Investigating the Capabilities and Limitations of Machine Learning for Identifying Bias in English Language Data with Information and Heritage Professionals
This work addresses bias in ML for information and heritage professionals, offering a novel reframing but is incremental in its approach.
The study tackled the problem of bias in machine learning by reframing it from removal to identification, creating models to highlight biased language in English data and evaluating them with information and heritage professionals, finding that ML has limitations due to contextual factors and the inevitability of bias.
Despite numerous efforts to mitigate their biases, ML systems continue to harm already-marginalized people.
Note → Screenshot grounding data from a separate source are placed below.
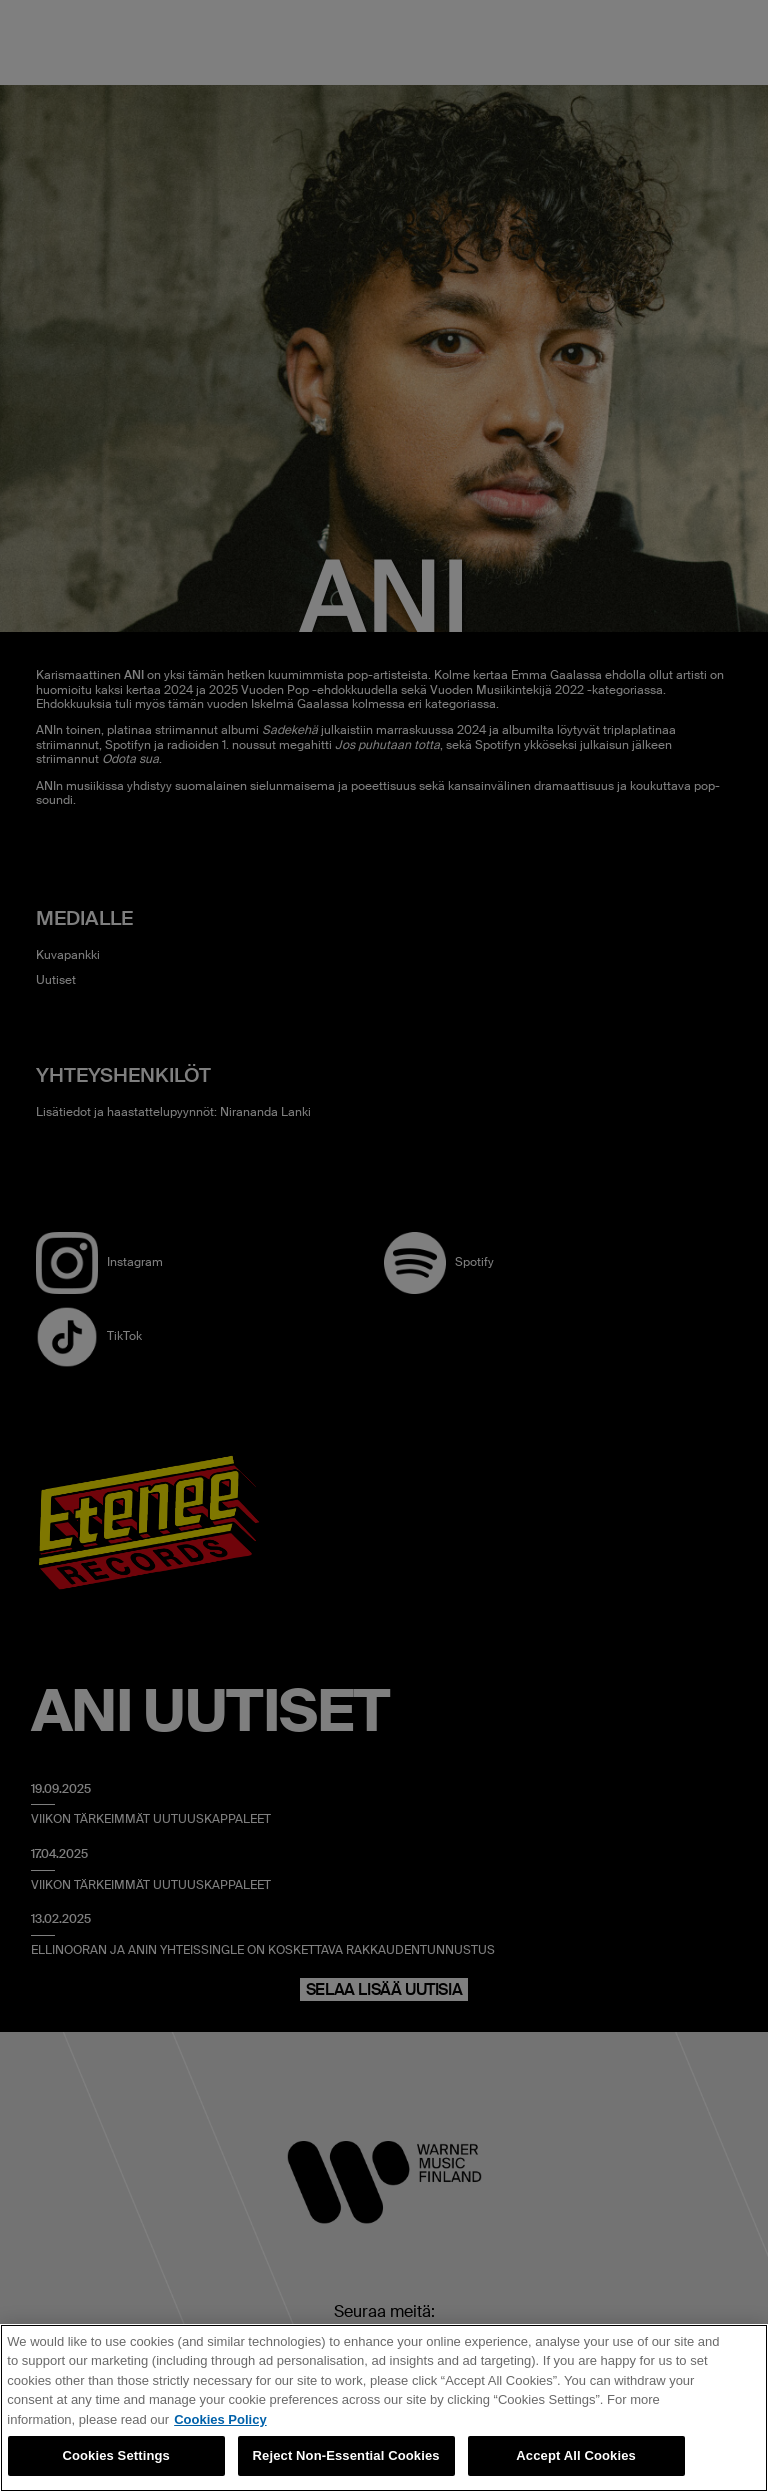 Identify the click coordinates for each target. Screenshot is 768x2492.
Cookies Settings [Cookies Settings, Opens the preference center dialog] (116, 2455)
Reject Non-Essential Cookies (346, 2455)
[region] (384, 2408)
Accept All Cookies (576, 2455)
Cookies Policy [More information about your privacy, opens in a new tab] (220, 2419)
While predominant ML approaches assume bias can be removed and fair models can be created, we show that these are not always possible, nor desirable, goals. We reframe the problem of ML bias by creating models to identify biased language, drawing attention to a dataset's biases rather than trying to remove them. Then, through a workshop, we evaluated the models for a specific use case: workflows of information and heritage professionals. Our findings demonstrate the limitations of ML for identifying bias due to its contextual nature, the way in which approaches to mitigating it can simultaneously privilege and oppress different communities, and its inevitability. We demonstrate the need to expand ML approaches to bias and fairness, providing a mixed-methods approach to investigating the feasibility of removing bias or achieving fairness in a given ML use case.